Im trying to make a PySpark connection to Cassandra DB indexed with Geomesa. Searching about it, I noticed that it uses the Geotools spark runtime since there is no optimized runtime for Cassandra. I'm struggling searching about the keys and values I may used for this connection. My code is returning that it does not find a SpatialRDD.
Code
import geomesa_pyspark
print("Configuring")
conf = geomesa_pyspark.configure(
jars=['path/to/geomesa-gt-spark-runtime_2.12-5.2.0.jar'],
packages=['geomesa_pyspark', 'pytz'],
spark_home='path/to/spark'). \
setAppName('MyTestApp')
conf.get('spark.master')
print(f"Configuration set: {conf.getAll()}")
from pyspark.sql import SparkSession
print("Imported Pyspark")
spark = SparkSession.builder.config(
conf=conf
).config(
"spark.driver.extraClassPath",
"path/to/geomesa-gt-spark-runtime_2.12-5.2.0.jar"
).config(
"spark.executor.extraClassPath",
"path/to/geomesa-gt-spark-runtime_2.12-5.2.0.jar"
).enableHiveSupport().getOrCreate()
print("SparkSession UP")
params = {
"geotools": "true",
"dbtype": "cassandradb", # Also tried with "cassandra"

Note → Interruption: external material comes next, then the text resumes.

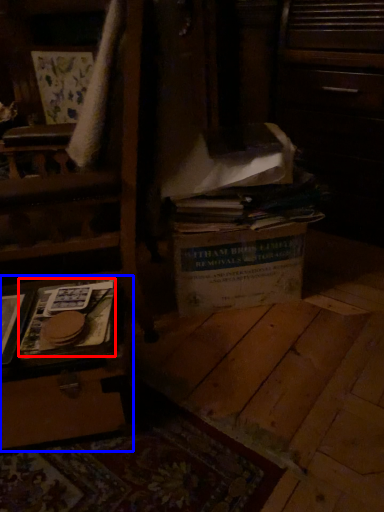 Question: Among these objects, which one is farthest to the camera, paperback book (highlighted by a red box) or vanity (highlighted by a blue box)?

Choices:
 (A) paperback book
 (B) vanity

Answer: (A)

"cassandra.contact.point": "contact_point",
"cassandra.username": "user",
"cassandra.password": "password",
"cassandra.keyspace": "keyspace",
"cassandra.catalog": "catalog",
"geomesa.feature": "feature"
}
print("Spark loading")
df = spark.read.format("geomesa").options(**params).load()
print("Loaded DB")
df.createOrReplaceTempView("tbl")
spark.sql("show tables").show()
Response
Configuring
Configuration set: [('spark.master', 'yarn'), ('spark.yarn.dist.jars', 'path/to/geomesa-gt-spark-runtime_2.12-5.2.0.jar'), ('spark.yarn.dist.files', '/home/rocky/.local/lib/python3.9/site-packages/pyspark/python/lib/py4j-0.10.9.7-src.zip,/home/rocky/.local/lib/python3.9/site-packages/pyspark/python/lib/pyspark.zip,/tmp/spark-python-3.9/geomesa_pyspark-5.2.0.zip,/tmp/spark-python-3.9/pytz-2025.1.zip'), ('spark.executorEnv.PYTHONPATH', 'py4j-0.10.9.7-src.zip:pyspark.zip:geomesa_pyspark-5.2.0.zip:pytz-2025.1.zip'), ('spark.executorEnv.PYSPARK_PYTHON', '/usr/bin/python'), ('spark.driver.extraClassPath', 'path/to/geomesa-gt-spark-runtime_2.12-5.2.0.jar'), ('spark.app.name', 'MyTestApp')]
Imported Pyspark
Setting default log level to "WARN".
To adjust logging level use sc.setLogLevel(newLevel). For SparkR, use setLogLevel(newLevel).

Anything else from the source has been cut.